In the United States last week, 35% of positive tests that were sequenced were identified as the Delta variant, up from about 10% on June 5.

The European Centre for Disease Control (ECDC) has estimated Delta could account for 70% of new infections in the EU by the beginning of August and 90% by the end of that month.

Top US infectious disease scientist Anthony Fauci called the variant the “greatest threat” to efforts to control the virus and urged an acceleration in vaccinations, American media reported on Tuesday.

While several studies have shown that vaccines are slightly less effective against Delta, they are still highly effective — but only after the second dose.

A woman wearing a face mask walks towards a light rail station in Sydney on June 23, 2021 (Saeed KHAN / AFP)

Recent data from the British government shows that full immunization can offer about 96% protection against hospitalization and 79% protection against symptomatic infection by the Delta variant.

Protection after only one dose, however, is much weaker — 35%.

‘World is failing’

Delta is so contagious that experts say more than 80% of a population would need to be given shots in order to contain it — a challenging target even for nations with significant vaccination programs.

In Africa, the WHO estimates that only 1% of the population is fully vaccinated — the lowest ratio globally.

People march to the South African Health Products Regulatory Authority (SAHPRA) offices in Pretoria, on June 25, 2021. Hundreds of protesters rallied in South Africa’s capital Pretoria calling for the country’s medicines regulatory body to give the greenlight to China’s Sinovac and Russia’s Sputnik vaccines, amid a third coronavirus wave. (Phill Magakoe / AFP)

Tedros said there was a “worrying trend in Africa, It’s becoming so dangerous.”

The Delta variant has been reported in 14 African countries, accounting for most new cases in the Democratic Republic of Congo and Uganda.

Vaccine doses flowing through the Covax scheme to poorer countries have all but dried up, the WHO said Friday.

“The world is failing” with lack of access to shots causing a two-track pandemic, said Tedros, pleading: “Just give us the vaccines.”
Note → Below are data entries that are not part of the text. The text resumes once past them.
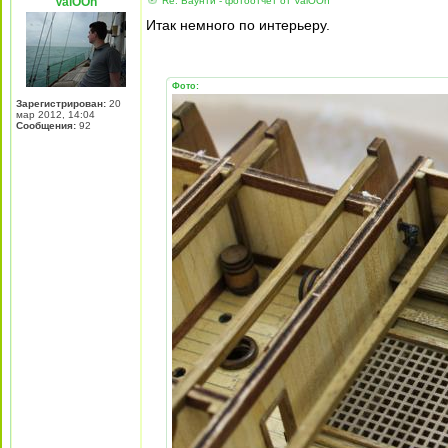
ValOOn
Re: Баунти - фотоотчет от ValOOn
Итак немного по интерьеру.
Фото:
Зарегистрирован:
20
мар 2012, 14:04
Сообщения:
92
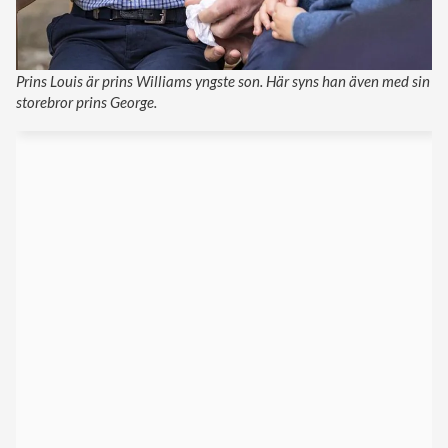
Prins Louis är prins Williams yngste son. Här syns han även med sin
storebror prins George.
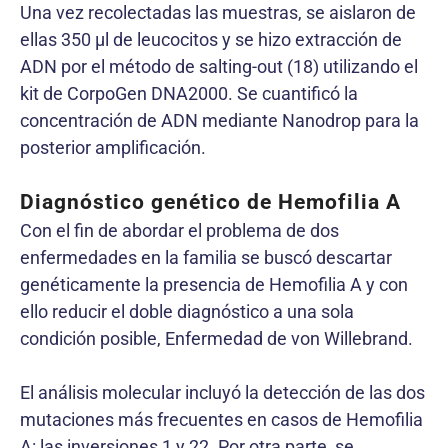
Una vez recolectadas las muestras, se aislaron de
ellas 350 µl de leucocitos y se hizo extracción de
ADN por el método de salting-out (18) utilizando el
kit de CorpoGen DNA2000. Se cuantificó la
concentración de ADN mediante Nanodrop para la
posterior amplificación.
Diagnóstico genético de Hemofilia A
Con el fin de abordar el problema de dos
enfermedades en la familia se buscó descartar
genéticamente la presencia de Hemofilia A y con
ello reducir el doble diagnóstico a una sola
condición posible, Enfermedad de von Willebrand.
El análisis molecular incluyó la detección de las dos
mutaciones más frecuentes en casos de Hemofilia
A: las inversiones 1 y 22. Por otra parte, se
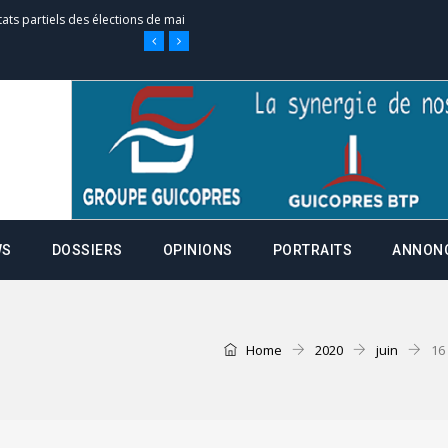
tats partiels des élections de mai
e d’appel, joignable au 105, ouvert
 des campagnes ce jeudi 28 mai à
WS
DOSSIERS
OPINIONS
PORTRAITS
ANNON
nce de la fiche de procuration
Home
2020
juin
16
Commissions Administratives de
tation de serment et à une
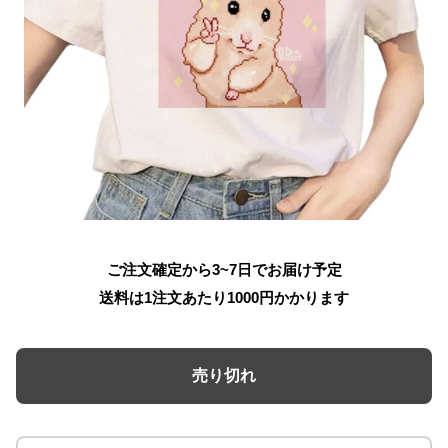
ご注文確定から3~7日でお届け予定
送料は1注文あたり
1000
円かかります
売り切れ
A further complication is that Delta largely seems to bypass immunity that might be conferred by a previous infection, said Samuel Alizon, a biologist specialized in infectious disease modelling.

“We can’t really rely on natural immunity anymore,” he told AFP.

Members of the public receive a dose of a COVID-19 Pfizer vaccine inside a temporary vaccination center set up a the Emirates Stadium, home to Arsenal football club, in north London on June 25, 2021 (DANIEL LEAL-OLIVAS / AFP)

With large numbers of younger people remaining unvaccinated, tough measures may have to be reintroduced to stop the spread, even in nations where large-scale vaccine roll-outs had held out the promise of reopening.

In Europe, the ECDC warned that any further relaxation of containment measures would risk a surge in new cases across age groups.

Some countries, such as Israel and Australia, have already announced a return to certain restrictions. Israel on Friday reintroduced an indoor mask mandate outside one’s own residence.

Awoman gets her second COVID-19 vaccination dose at a vaccination clinic in South Los Angeles on June 25, 2021 in Los Angeles, California (MARIO TAMA / GETTY IMAGES NORTH AMERICA / Getty Images via AFP)

“Our goal is to end it,” said Israeli Prime Minister Naftali Bennett, “to take a bucket of water and pour it on the fire when the fire is still small.”